More excerpts from the TCA press conference on August 4th.
Damian, you’ve played similar roles in other work you’ve done. What do you think it is about you that seems right for this kind of role?
Damian Lewis: American psychopaths? I think it’s the early Noel Coward that I did in the West End! There are similarities between Nick Brody and Charlie Crews (in Life). They are both sent away for different reasons. They are held in captivity for different reasons.
But they did come back changed men. This is, I would say, more realistic. I don’t know why I play Americans convincingly. It’s a lucky, happy fluke that I’m going to run with until someone finds me out.
The torture scenes look appropriately grisly. Can you talk about shooting them?
Damian: This character is so compelling that it feeds the psychology of the piece. It helps me because a lot of it appears in flashback, and I enjoy the way in which it informs the character going forward. I don’t mind filming that stuff too much, weirdly. But I’m an exhibitionist!
Did you get all of those scenes out of the way in one swoop, or do you have to constantly go back and forth between prison and being back in the States?
Damian: We go in and out. They try to schedule it in my favor, but it’s two hours in the make up chair. And then I lie down on a gritty, sandy, dirty, stone floor in some warehouse just out of Charlotte, North Carolina, and a guy pees on me.
I’ve been hung upside down. I’ve been beaten in the head, I’ve been beaten with a club with barbed wire wrapped around it. We’re keeping it real and brutal as those are things [that were done], it’s not for sensationalist reasons. It’s not for shock value. It has a strong psychological reason.
It’s to break somebody physically, emotionally and psychologically so he is then malleable, and that’s really the purpose of it. So it’s important to the show. …
There are only 13 episodes this season, if you’d gotten the same role and it was a 22-episode run, which is much more of a commitment, would you still have been interested in the series?
Claire: I think there’s just so much liberty that one has in cable. You get to curse a lot. You get to get naked a lot. So, no, I think that that’s more appealing than the relatively moderate work hours.

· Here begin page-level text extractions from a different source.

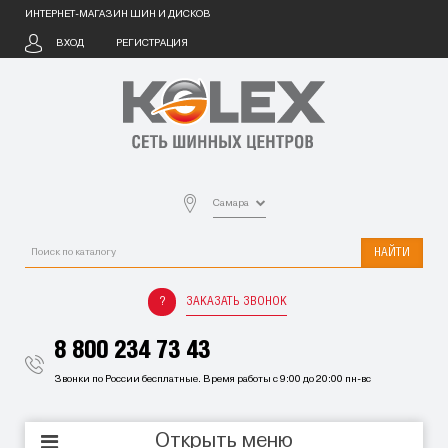
ИНТЕРНЕТ-МАГАЗИН ШИН И ДИСКОВ
ВХОД
РЕГИСТРАЦИЯ
Самара
НАЙТИ
ЗАКАЗАТЬ ЗВОНОК
8 800 234 73 43
Звонки по России бесплатные. Время работы с 9:00 до 20:00 пн-вс
Открыть меню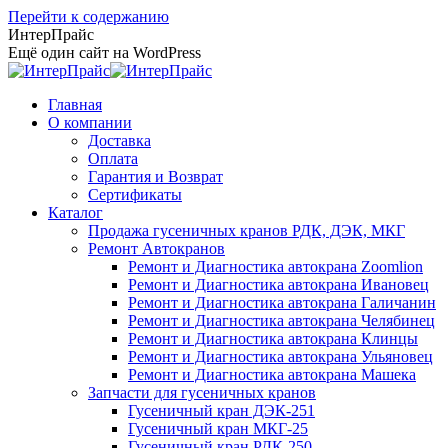
Перейти к содержанию
ИнтерПрайс
Ещё один сайт на WordPress
Главная
О компании
Доставка
Оплата
Гарантия и Возврат
Сертификаты
Каталог
Продажа гусеничных кранов РДК, ДЭК, МКГ
Ремонт Автокранов
Ремонт и Диагностика автокрана Zoomlion
Ремонт и Диагностика автокрана Ивановец
Ремонт и Диагностика автокрана Галичанин
Ремонт и Диагностика автокрана Челябинец
Ремонт и Диагностика автокрана Клинцы
Ремонт и Диагностика автокрана Ульяновец
Ремонт и Диагностика автокрана Машека
Запчасти для гусеничных кранов
Гусеничный кран ДЭК-251
Гусеничный кран МКГ-25
Гусеничный кран РДК-250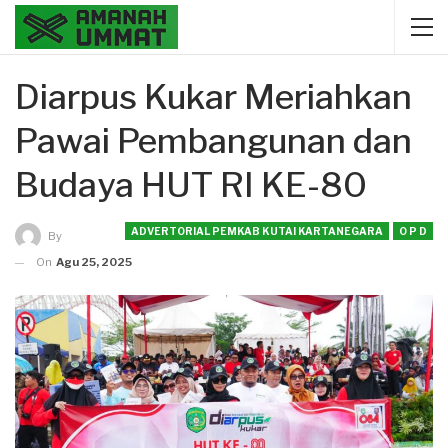
Diarpus Kukar Meriahkan
Pawai Pembangunan dan
Budaya HUT RI KE-80
ADVERTORIAL PEMKAB KUTAI KARTANEGARA
O P D
By
On
Agu 25, 2025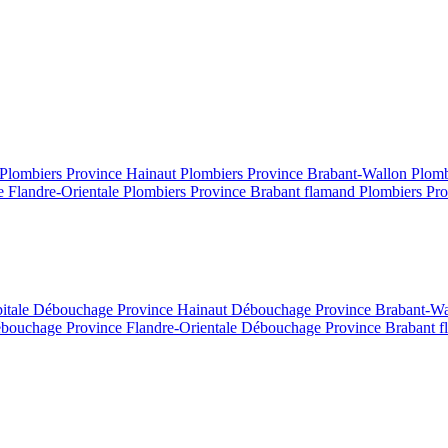
Plombiers Province Hainaut
Plombiers Province Brabant-Wallon
Plomb
e Flandre-Orientale
Plombiers Province Brabant flamand
Plombiers Pro
itale
Débouchage Province Hainaut
Débouchage Province Brabant-W
bouchage Province Flandre-Orientale
Débouchage Province Brabant 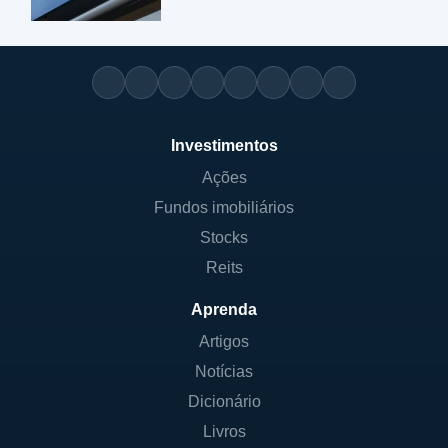
Investimentos
Ações
Fundos imobiliários
Stocks
Reits
Aprenda
Artigos
Notícias
Dicionário
Livros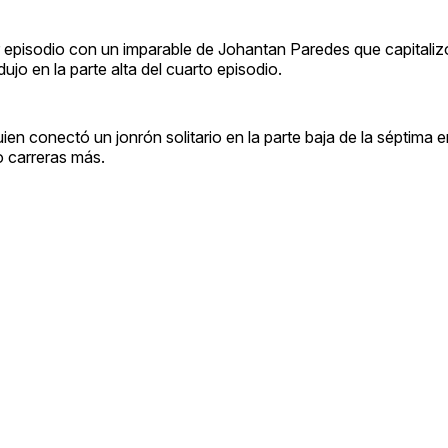
cer episodio con un imparable de Johantan Paredes que capital
ujo en la parte alta del cuarto episodio.
ien conectó un jonrón solitario en la parte baja de la séptima 
 carreras más.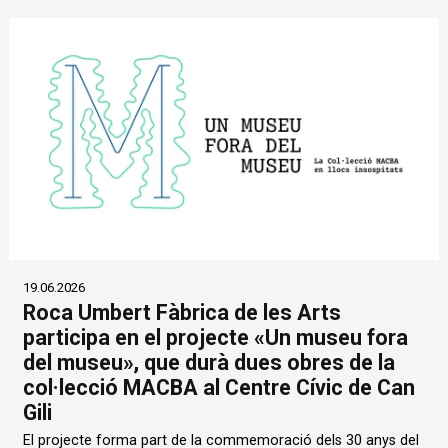
19.06.2026
Roca Umbert Fàbrica de les Arts
participa en el projecte «Un museu fora
del museu», que durà dues obres de la
col·lecció MACBA al Centre Cívic de Can
Gili
El projecte forma part de la commemoració dels 30 anys del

It’s just the creative flexibility.
Damian: That is a conversation that the networks have repeatedly, whether they should start producing 12-part series, instead of these 24-episode series, in order to get the stars to come and do their shows, because it’s a big thing to ask someone to work on one role for nine, ten months a year. So it definitely does affect your decision-making. …
How does this type of television differ from your work in England?
Damian: In England, we can’t make this kind of TV. We don’t have the resources. We don’t have the writers, we don’t have film and TV language in our DNA in the same way you guys do here.